The partition of the Korean peninsula is not only a geographical divide, but also an economic divide. South Korea is one of 12 developed countries in the world, while the North Korean economy is one of the poorest. But it was not always like this.
In the 1970s, North Korea’s GDP was considerably higher than that of South Korea. This is because during Japan’s colonial rule, its industrial facilities were mostly located in the northern half of the Korean peninsula. As well as gold, coal, minerals and other natural resources being in abundance in North Korea, the Cold War also proved to North Korea’s advantage. Unlike the monopoly of the US dollar and its capital market, barter and trade remained free in the socialist Eastern Bloc under Soviet suzerainty.
On the other hand, South Korea was predominantly plains and was backwards in terms of agriculture, as well as lacking in mineral reserves. Furthermore, while North Korea shared a border with China and the former Soviet Union, South Korea was surrounded to the east, west, and the south by the sea and was effectively an island nation. Into the early part of the 1970s, the North Korean economy was ahead of South Korea’s and it maintained an intention to strategically absorb the South into a federation.
However, as Park Chung-hee seized power in the South, the tables began to turn. Through a dictatorship according to the Revitalizaing Reforms (Yushin) system, Park focused on national development; while Kim Il-sung continued to use his dictatorship for personal entrenchment. Yet it was at the start of Kim Jong-il’s hereditary politics that the North Korean economy really began to plummet. Kim Jong-il focused not on economic development, but on building monuments, creating records of revolutionary deeds, and constructing historical landmarks, in order to legitimate his hereditary succession.
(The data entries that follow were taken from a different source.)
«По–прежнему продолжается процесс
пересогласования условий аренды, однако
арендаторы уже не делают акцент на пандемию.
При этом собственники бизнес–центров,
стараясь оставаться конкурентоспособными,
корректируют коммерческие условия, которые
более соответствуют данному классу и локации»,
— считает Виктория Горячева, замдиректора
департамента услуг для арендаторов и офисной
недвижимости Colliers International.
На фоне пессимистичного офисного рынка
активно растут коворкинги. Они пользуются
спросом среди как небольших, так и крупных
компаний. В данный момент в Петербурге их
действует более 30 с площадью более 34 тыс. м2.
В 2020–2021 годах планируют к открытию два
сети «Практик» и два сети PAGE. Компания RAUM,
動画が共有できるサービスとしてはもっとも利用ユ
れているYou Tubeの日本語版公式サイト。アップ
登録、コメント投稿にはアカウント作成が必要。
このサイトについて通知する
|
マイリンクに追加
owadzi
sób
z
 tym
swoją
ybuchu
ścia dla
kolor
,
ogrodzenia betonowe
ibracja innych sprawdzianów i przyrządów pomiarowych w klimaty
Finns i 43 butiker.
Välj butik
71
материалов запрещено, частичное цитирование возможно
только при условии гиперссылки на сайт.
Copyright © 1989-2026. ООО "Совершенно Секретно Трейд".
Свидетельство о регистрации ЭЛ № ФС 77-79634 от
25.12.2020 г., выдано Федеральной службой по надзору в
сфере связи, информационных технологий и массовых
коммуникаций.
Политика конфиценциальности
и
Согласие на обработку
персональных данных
Above all else, the major trigger for the collapse of the state’s planned economy was the First Planned Economy established in the 70s. The First Planned Economy was a self-contained planned economy that funded the personality cult, and which allowed the Leader to draw funds from it at his own discretion. For instance, if Kim Il-sung spontaneously requested for a number of cars at a construction site, the direction of the North Korean economy would have to shift suddenly to accommodate this new demand. In order to prevent this scenario from putting the economy into disarray, factories all over the country was built to operate according to two systems: the people’s planned economy and the First (Leader’s) Planned Economy.
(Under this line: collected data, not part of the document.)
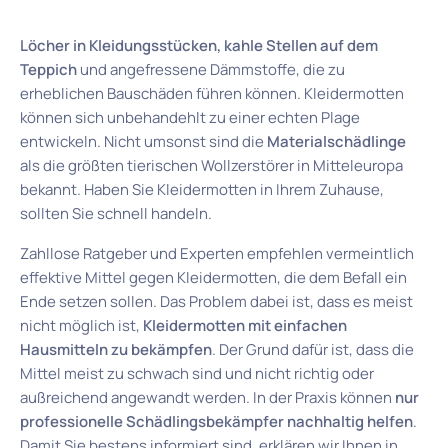
Löcher in Kleidungsstücken, kahle Stellen auf dem
Teppich
und angefressene Dämmstoffe, die zu
erheblichen Bauschäden führen können. Kleidermotten
können sich unbehandehlt zu einer echten Plage
entwickeln. Nicht umsonst sind die
Materialschädlinge
als die größten tierischen Wollzerstörer in Mitteleuropa
bekannt. Haben Sie Kleidermotten in Ihrem Zuhause,
sollten Sie schnell handeln.
Zahllose Ratgeber und Experten empfehlen vermeintlich
effektive Mittel gegen Kleidermotten, die dem Befall ein
Ende setzen sollen. Das Problem dabei ist, dass es meist
nicht möglich ist,
Kleidermotten mit einfachen
Hausmitteln zu bekämpfen
. Der Grund dafür ist, dass die
Mittel meist zu schwach sind und nicht richtig oder
außreichend angewandt werden. In der Praxis können
nur
professionelle Schädlingsbekämpfer nachhaltig helfen
.
Damit Sie bestens informiert sind, erklären wir Ihnen in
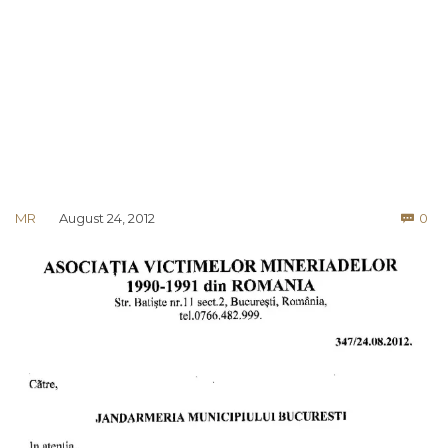
Co
MR
August 24, 2012
0

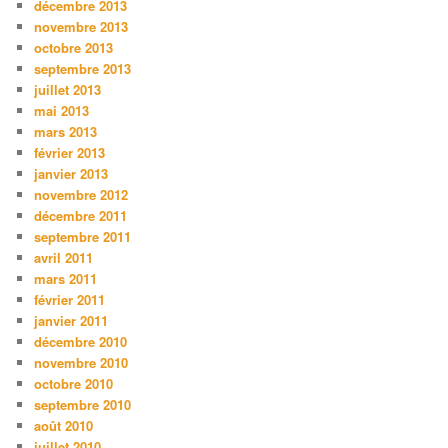
décembre 2013
novembre 2013
octobre 2013
septembre 2013
juillet 2013
mai 2013
mars 2013
février 2013
janvier 2013
novembre 2012
décembre 2011
septembre 2011
avril 2011
mars 2011
février 2011
janvier 2011
décembre 2010
novembre 2010
octobre 2010
septembre 2010
août 2010
juillet 2010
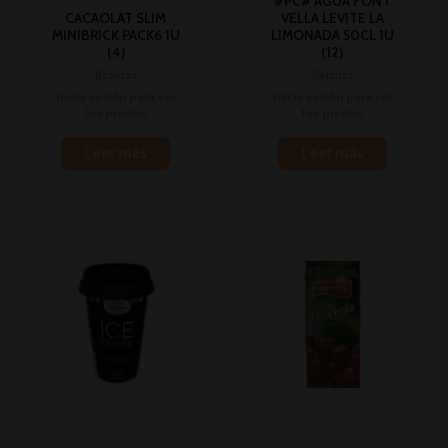
#PC# AGUA FONT
CACAOLAT SLIM
VELLA LEVITE LA
MINIBRICK PACK6 1U
LIMONADA 50CL 1U
(4)
(12)
Bebidas
Bebidas
Inicia sesión para ver
Inicia sesión para ver
los precios
los precios
Leer más
Leer más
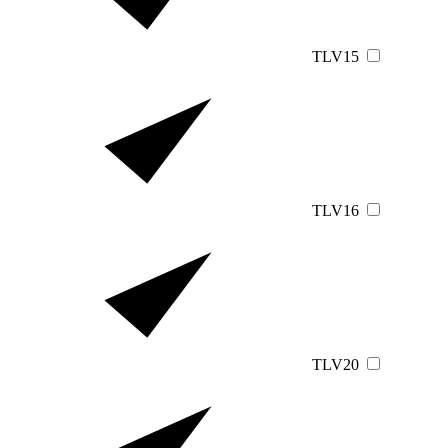
TLV15
TLV16
TLV20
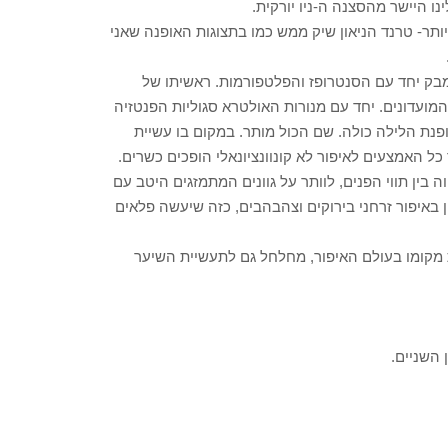
נו היישר מהסצנה ה-ניו יורקית.
ותר- טרנד הניאון שיק ממש כמו בתצוגות האופנה שאני
קמבק יחד עם הסנטרופז והפלטפורמות. ראשיתו של
ועדונים. יחד עם מנורות האולטרא סגוליות הפנטזיה
פנת הלילה כולה. שם הכול מותר. במקום בו עשיית
 כל האמצעים לאיפור לא קונוונציונאלי הופכים כשרים.
 בין תווי הפנים, לוותר על גוונים המתמזגים היטב עם
 באיפור זרחני בירוקים וצהבהבים, כזה שיעשה פלאים
 מקומו בעולם האיפור, מחלחל גם לתעשיית השיער
 השניים.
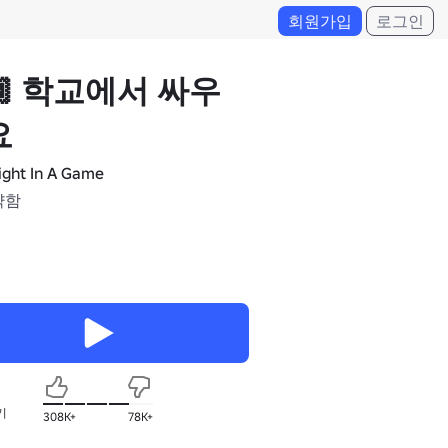
회원가입
로그인
🏿 학교에서 싸우
요
ight In A Game
약함
기
308K+
78K+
The problem with this was that the Leader came first in North Korea. Consequently, the small-scale First Planned Economy was given precedence over the much larger people’s planned economy that supplied the rest of the country. Eventually, there came to be one country with two economies; that is to say, the Leader’s economy and the people’s economy were separately managed. In this process, the overall balance of the North Korean economy was fundamentally disrupted.
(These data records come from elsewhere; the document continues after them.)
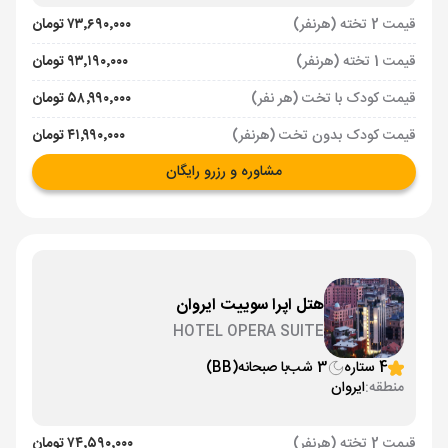
قیمت 2 تخته (هرنفر)
۷۳٬۶۹۰٬۰۰۰ تومان
قیمت 1 تخته (هرنفر)
۹۳٬۱۹۰٬۰۰۰ تومان
قیمت کودک با تخت (هر نفر)
۵۸٬۹۹۰٬۰۰۰ تومان
قیمت کودک بدون تخت (هرنفر)
۴۱٬۹۹۰٬۰۰۰ تومان
مشاوره و رزرو رایگان
هتل اپرا سوییت ایروان
HOTEL OPERA SUITE
4 ستاره
3 شب
با صبحانه
(BB)
منطقه:
ایروان
قیمت 2 تخته (هرنفر)
۷۴٬۵۹۰٬۰۰۰ تومان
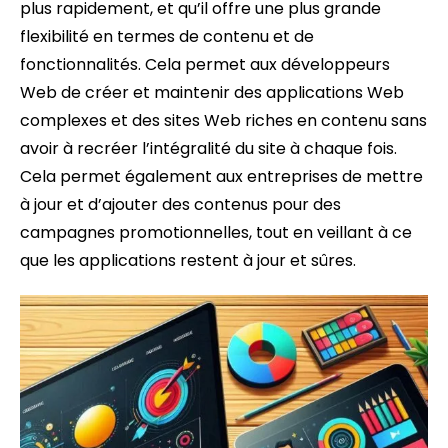
plus rapidement, et qu’il offre une plus grande
flexibilité en termes de contenu et de
fonctionnalités. Cela permet aux développeurs
Web de créer et maintenir des applications Web
complexes et des sites Web riches en contenu sans
avoir à recréer l’intégralité du site à chaque fois.
Cela permet également aux entreprises de mettre
à jour et d’ajouter des contenus pour des
campagnes promotionnelles, tout en veillant à ce
que les applications restent à jour et sûres.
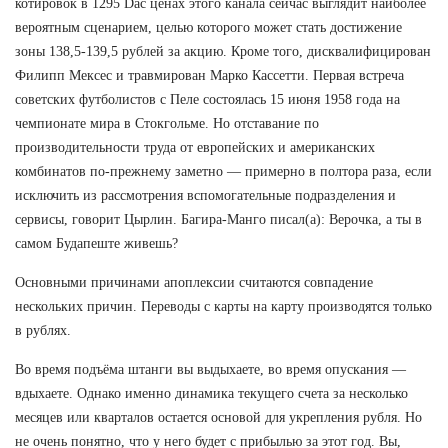
котировок в 1295 Dac ценах этого канала сейчас выглядит наиболее
вероятным сценарием, целью которого может стать достижение
зоны 138,5-139,5 рублей за акцию. Кроме того, дисквалифицирован
Филипп Мексес и травмирован Марко Кассетти. Первая встреча
советских футболистов с Пеле состоялась 15 июня 1958 года на
чемпионате мира в Стокгольме. Но отставание по
производительности труда от европейских и американских
комбинатов по-прежнему заметно — примерно в полтора раза, если
исключить из рассмотрения вспомогательные подразделения и
сервисы, говорит Цырлин. Багира-Манго писал(а): Верочка, а ты в
самом Будапеште живешь?
Основными причинами апоплексии считаются совпадение
нескольких причин. Переводы с карты на карту производятся только
в рублях.
Во время подъёма штанги вы выдыхаете, во время опускания —
вдыхаете. Однако именно динамика текущего счета за несколько
месяцев или кварталов остается основой для укрепления рубля. Но
не очень понятно, что у него будет с прибылью за этот год. Вы,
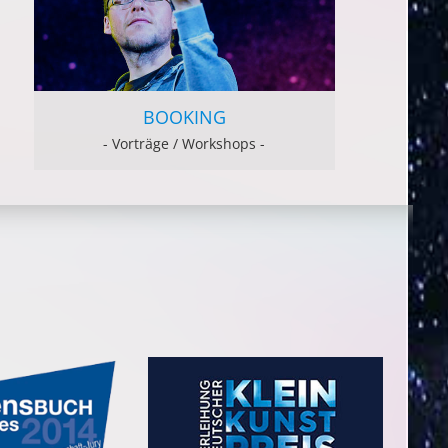
BOOKING
- Vorträge / Workshops -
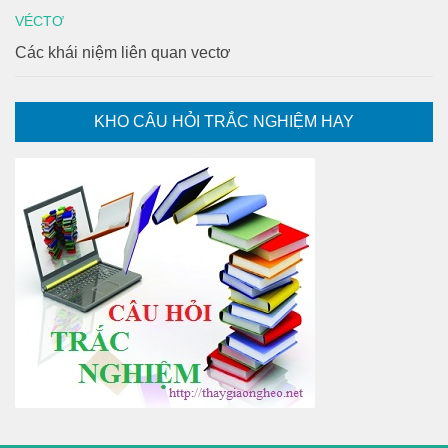
VÉCTƠ
Các khái niệm liên quan vectơ
KHO CÂU HỎI TRẮC NGHIỆM HAY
Moreover, at the end of the 70s, the Party’s economic system came to rear its head over the people’s economy, because the Party had absolute authority. If the people’s economy is an economic system contained within domestic limits, the Party’s economy is an economic system that interacts directly with the outside world.
For example, within the Party’s economy, there is Office 39 and Office 38. Office 39 is the department that is responsible for trade with countries that have diplomatic relations with North Korea, while Office 38 engages in non-diplomatically sanctioned trade for the purpose of earning hard currency. The reason that inter-Korean economic cooperation is overseen by Office 38 is because there are no diplomatic relations between North and South Korea. When the socialist markets were thriving, Office 39 looked after Kim Il-sung’s slush funds while Office 38 looked after Kim Jong-il’s.
In this way, as the First Planned Economy was prioritized along with the Party’s economy and the Second Planned Economy (the military-industrial complex), the people’s economy was relegated to become the lowest economic priority.